The overall approach of the Budget 2024-25 towards taxation was one of stability and continuity, with no changes proposed to direct or indirect tax rates. This is significant for small businesses as it provides a predictable and non-disruptive regulatory environment, allowing them to plan their finances and operations for the upcoming year with greater confidence and without the fear of sudden fiscal shocks or needing to adapt to new complex rules.


2. How does the clarification on Section 43B(h) regarding MSME payments benefit both small business suppliers and their buyers?

The clarification on Section 43B(h) benefits MSME suppliers by creating a powerful financial deterrent for buyers who delay payments, as those buyers will lose their tax deduction for the expense, thereby encouraging timely payments and improving the cash flow of small businesses. For buyers, it provides a clear pathway to avoid this tax disallowance by formalizing longer credit cycles through a written agreement with the MSME supplier, thus protecting their own tax position while maintaining functional business relationships.


3. Why is the continuation of the presumptive taxation scheme under Sections 44AD and 44ADA a crucial measure for small businesses and professionals?

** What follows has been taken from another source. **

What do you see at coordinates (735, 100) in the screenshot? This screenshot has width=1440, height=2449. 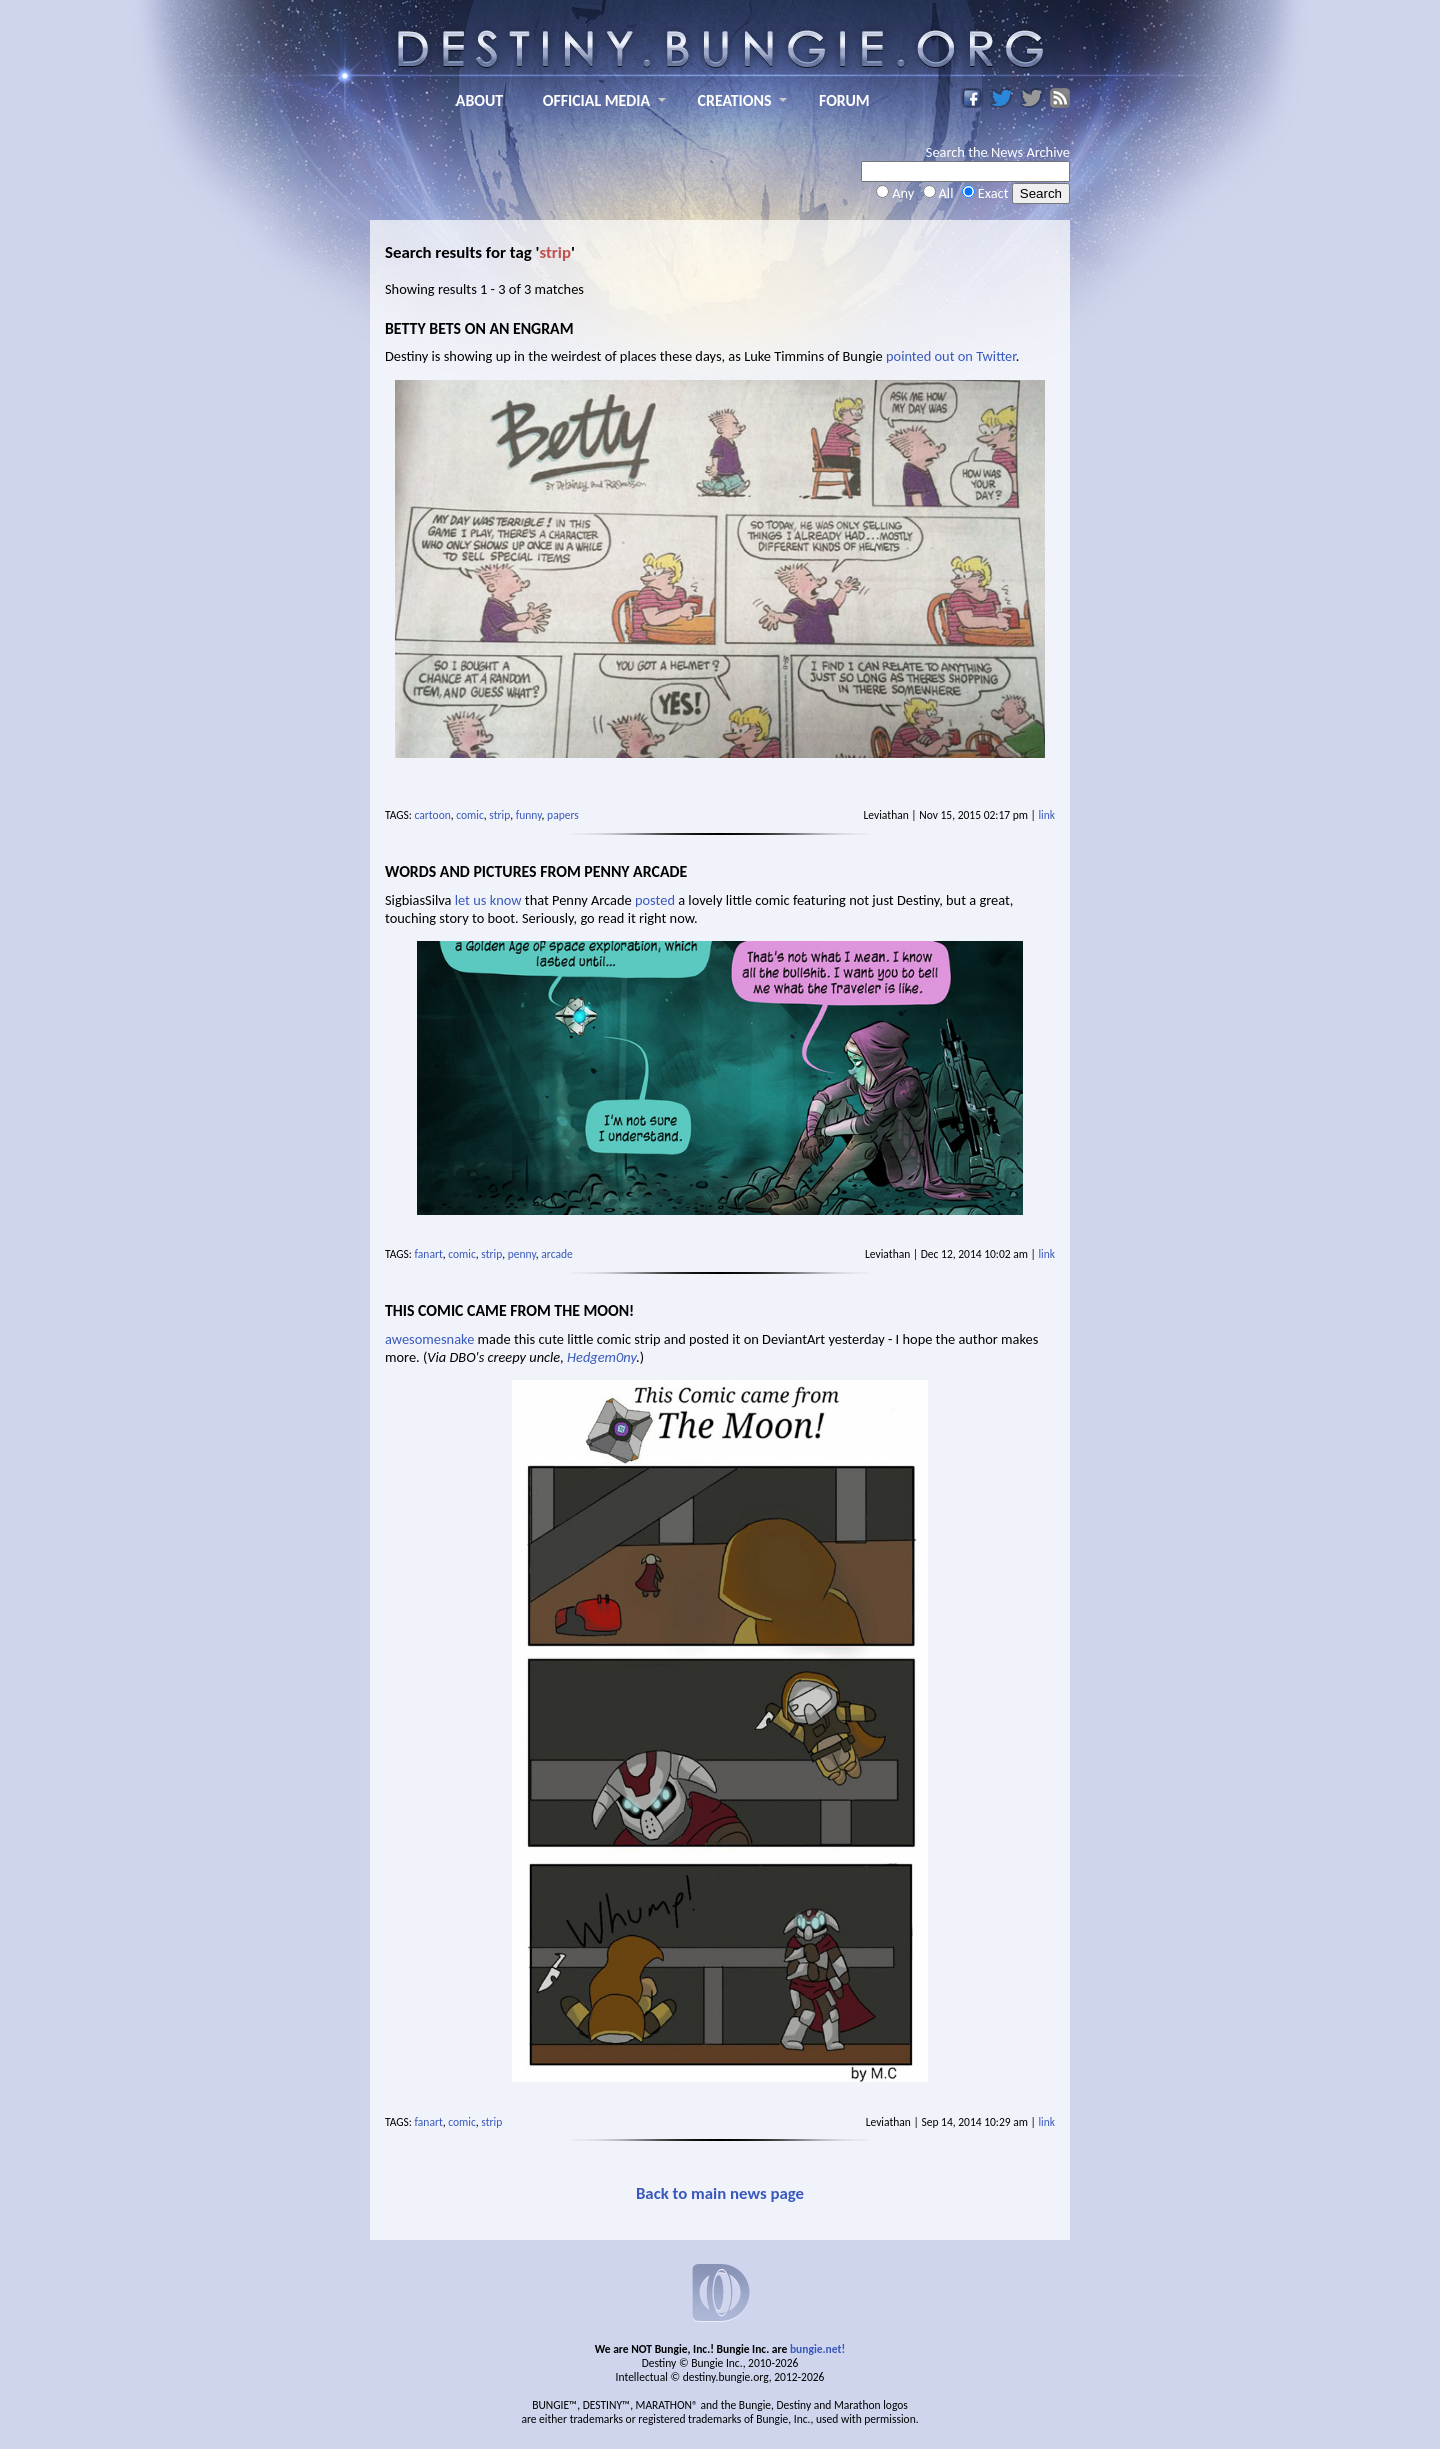 I see `CREATIONS` at bounding box center [735, 100].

The continuation of the presumptive taxation scheme is crucial because it significantly reduces the compliance burden for eligible small businesses and professionals by eliminating the mandatory requirement to maintain detailed books of account and undergo a tax audit, provided they declare income at a prescribed rate of their turnover, thereby saving them time, accounting costs, and administrative complexity.


4. What is the implication of the new tax regime under Section 115BAC being the default option for small business owners and individual professionals?

The implication of the new tax regime being the default option is that small business owners and professionals will now be assessed under its lower tax rates automatically unless they consciously opt for the old regime, requiring them to perform a calculated comparison to determine which regime is more beneficial for them based on their ability to forgo numerous deductions and exemptions like those under Sections 80C and 80D.


5. Beyond new announcements, what existing TDS provision should small businesses be most cautious about to protect their cash flow?

Beyond new announcements, small businesses should be most cautious about the existing provision of Section 206AB, which imposes a higher TDS rate on payments made to them if they have not filed their income tax returns for the two previous financial years, as this can severely impact their immediate cash flow by reducing the net amount received from clients and customers.


Disclaimer: The content shared in this blog is intended solely for general informational and educational purposes. It provides only a basic understanding of the subject and should not be considered as professional legal advice. For specific guidance or in-depth legal assistance, readers are strongly advised to consult a qualified legal professional.